(Record extracts begins)
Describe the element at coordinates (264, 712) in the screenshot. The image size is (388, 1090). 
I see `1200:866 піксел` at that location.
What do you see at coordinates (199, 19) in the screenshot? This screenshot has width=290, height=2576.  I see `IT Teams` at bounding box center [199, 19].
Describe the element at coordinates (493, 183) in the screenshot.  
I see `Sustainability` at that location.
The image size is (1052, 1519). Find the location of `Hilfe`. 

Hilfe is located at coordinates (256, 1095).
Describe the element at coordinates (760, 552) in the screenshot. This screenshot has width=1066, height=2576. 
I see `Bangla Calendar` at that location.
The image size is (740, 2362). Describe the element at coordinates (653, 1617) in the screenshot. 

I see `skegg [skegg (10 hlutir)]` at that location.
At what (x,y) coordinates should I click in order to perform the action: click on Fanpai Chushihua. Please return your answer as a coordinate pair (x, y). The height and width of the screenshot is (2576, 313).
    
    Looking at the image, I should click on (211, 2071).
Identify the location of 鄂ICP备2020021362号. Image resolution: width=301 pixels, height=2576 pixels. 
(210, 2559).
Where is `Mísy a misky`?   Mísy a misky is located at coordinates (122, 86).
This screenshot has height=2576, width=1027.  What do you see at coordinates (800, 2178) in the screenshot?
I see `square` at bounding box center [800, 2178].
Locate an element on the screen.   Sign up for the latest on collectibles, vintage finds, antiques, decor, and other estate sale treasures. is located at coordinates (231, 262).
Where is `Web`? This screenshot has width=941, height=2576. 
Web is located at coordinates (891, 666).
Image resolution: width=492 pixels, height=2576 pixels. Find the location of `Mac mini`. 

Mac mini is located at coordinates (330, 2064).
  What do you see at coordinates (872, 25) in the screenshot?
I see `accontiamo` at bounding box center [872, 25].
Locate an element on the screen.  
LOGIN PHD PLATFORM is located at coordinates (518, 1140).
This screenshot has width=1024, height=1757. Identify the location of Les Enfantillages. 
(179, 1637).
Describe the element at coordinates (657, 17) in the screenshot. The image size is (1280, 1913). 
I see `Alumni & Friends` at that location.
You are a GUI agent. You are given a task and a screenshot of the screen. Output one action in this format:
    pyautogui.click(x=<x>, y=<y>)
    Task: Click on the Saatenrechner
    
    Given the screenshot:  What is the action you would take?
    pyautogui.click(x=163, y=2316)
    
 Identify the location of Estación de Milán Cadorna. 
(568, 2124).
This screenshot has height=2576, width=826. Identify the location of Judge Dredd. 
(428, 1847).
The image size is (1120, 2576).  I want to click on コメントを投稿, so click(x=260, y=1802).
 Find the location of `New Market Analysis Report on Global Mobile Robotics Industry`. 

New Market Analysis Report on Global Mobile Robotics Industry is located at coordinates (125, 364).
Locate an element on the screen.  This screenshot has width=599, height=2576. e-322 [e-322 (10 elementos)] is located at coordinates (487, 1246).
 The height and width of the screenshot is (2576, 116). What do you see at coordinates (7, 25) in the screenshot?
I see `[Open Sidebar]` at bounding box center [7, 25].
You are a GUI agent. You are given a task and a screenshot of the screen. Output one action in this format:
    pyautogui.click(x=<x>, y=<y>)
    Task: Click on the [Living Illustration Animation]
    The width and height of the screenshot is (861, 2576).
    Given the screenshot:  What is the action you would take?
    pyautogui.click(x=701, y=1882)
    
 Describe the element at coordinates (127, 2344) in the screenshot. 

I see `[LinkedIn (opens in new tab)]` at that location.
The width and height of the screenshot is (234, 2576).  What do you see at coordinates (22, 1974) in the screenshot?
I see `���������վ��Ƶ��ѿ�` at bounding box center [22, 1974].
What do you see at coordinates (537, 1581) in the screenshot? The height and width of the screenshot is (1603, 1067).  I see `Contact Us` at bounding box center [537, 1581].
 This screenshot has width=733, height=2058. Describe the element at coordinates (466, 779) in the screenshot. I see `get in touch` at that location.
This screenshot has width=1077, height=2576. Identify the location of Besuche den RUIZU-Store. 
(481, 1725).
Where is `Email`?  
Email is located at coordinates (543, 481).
(Record extracts ends)
▸ **What you will do**:
Please give back every line of the listing exactly as it stands.

▸ **Problem solution**:
Describe the element at coordinates (264, 712) in the screenshot. The image size is (388, 1090). 
I see `1200:866 піксел` at that location.
What do you see at coordinates (199, 19) in the screenshot? This screenshot has width=290, height=2576.  I see `IT Teams` at bounding box center [199, 19].
Describe the element at coordinates (493, 183) in the screenshot.  
I see `Sustainability` at that location.
The image size is (1052, 1519). Find the location of `Hilfe`. 

Hilfe is located at coordinates (256, 1095).
Describe the element at coordinates (760, 552) in the screenshot. This screenshot has width=1066, height=2576. 
I see `Bangla Calendar` at that location.
The image size is (740, 2362). Describe the element at coordinates (653, 1617) in the screenshot. 

I see `skegg [skegg (10 hlutir)]` at that location.
At what (x,y) coordinates should I click in order to perform the action: click on Fanpai Chushihua. Please return your answer as a coordinate pair (x, y). The height and width of the screenshot is (2576, 313).
    
    Looking at the image, I should click on (211, 2071).
Identify the location of 鄂ICP备2020021362号. Image resolution: width=301 pixels, height=2576 pixels. 
(210, 2559).
Where is `Mísy a misky`?   Mísy a misky is located at coordinates (122, 86).
This screenshot has height=2576, width=1027.  What do you see at coordinates (800, 2178) in the screenshot?
I see `square` at bounding box center [800, 2178].
Locate an element on the screen.   Sign up for the latest on collectibles, vintage finds, antiques, decor, and other estate sale treasures. is located at coordinates (231, 262).
Where is `Web`? This screenshot has width=941, height=2576. 
Web is located at coordinates (891, 666).
Image resolution: width=492 pixels, height=2576 pixels. Find the location of `Mac mini`. 

Mac mini is located at coordinates (330, 2064).
  What do you see at coordinates (872, 25) in the screenshot?
I see `accontiamo` at bounding box center [872, 25].
Locate an element on the screen.  
LOGIN PHD PLATFORM is located at coordinates (518, 1140).
This screenshot has width=1024, height=1757. Identify the location of Les Enfantillages. 
(179, 1637).
Describe the element at coordinates (657, 17) in the screenshot. The image size is (1280, 1913). 
I see `Alumni & Friends` at that location.
You are a GUI agent. You are given a task and a screenshot of the screen. Output one action in this format:
    pyautogui.click(x=<x>, y=<y>)
    Task: Click on the Saatenrechner
    
    Given the screenshot:  What is the action you would take?
    pyautogui.click(x=163, y=2316)
    
 Identify the location of Estación de Milán Cadorna. 
(568, 2124).
This screenshot has height=2576, width=826. Identify the location of Judge Dredd. 
(428, 1847).
The image size is (1120, 2576).  I want to click on コメントを投稿, so click(x=260, y=1802).
 Find the location of `New Market Analysis Report on Global Mobile Robotics Industry`. 

New Market Analysis Report on Global Mobile Robotics Industry is located at coordinates (125, 364).
Locate an element on the screen.  This screenshot has width=599, height=2576. e-322 [e-322 (10 elementos)] is located at coordinates (487, 1246).
 The height and width of the screenshot is (2576, 116). What do you see at coordinates (7, 25) in the screenshot?
I see `[Open Sidebar]` at bounding box center [7, 25].
You are a GUI agent. You are given a task and a screenshot of the screen. Output one action in this format:
    pyautogui.click(x=<x>, y=<y>)
    Task: Click on the [Living Illustration Animation]
    The width and height of the screenshot is (861, 2576).
    Given the screenshot:  What is the action you would take?
    pyautogui.click(x=701, y=1882)
    
 Describe the element at coordinates (127, 2344) in the screenshot. 

I see `[LinkedIn (opens in new tab)]` at that location.
The width and height of the screenshot is (234, 2576).  What do you see at coordinates (22, 1974) in the screenshot?
I see `���������վ��Ƶ��ѿ�` at bounding box center [22, 1974].
What do you see at coordinates (537, 1581) in the screenshot? The height and width of the screenshot is (1603, 1067).  I see `Contact Us` at bounding box center [537, 1581].
 This screenshot has width=733, height=2058. Describe the element at coordinates (466, 779) in the screenshot. I see `get in touch` at that location.
This screenshot has width=1077, height=2576. Identify the location of Besuche den RUIZU-Store. 
(481, 1725).
Where is `Email`?  
Email is located at coordinates (543, 481).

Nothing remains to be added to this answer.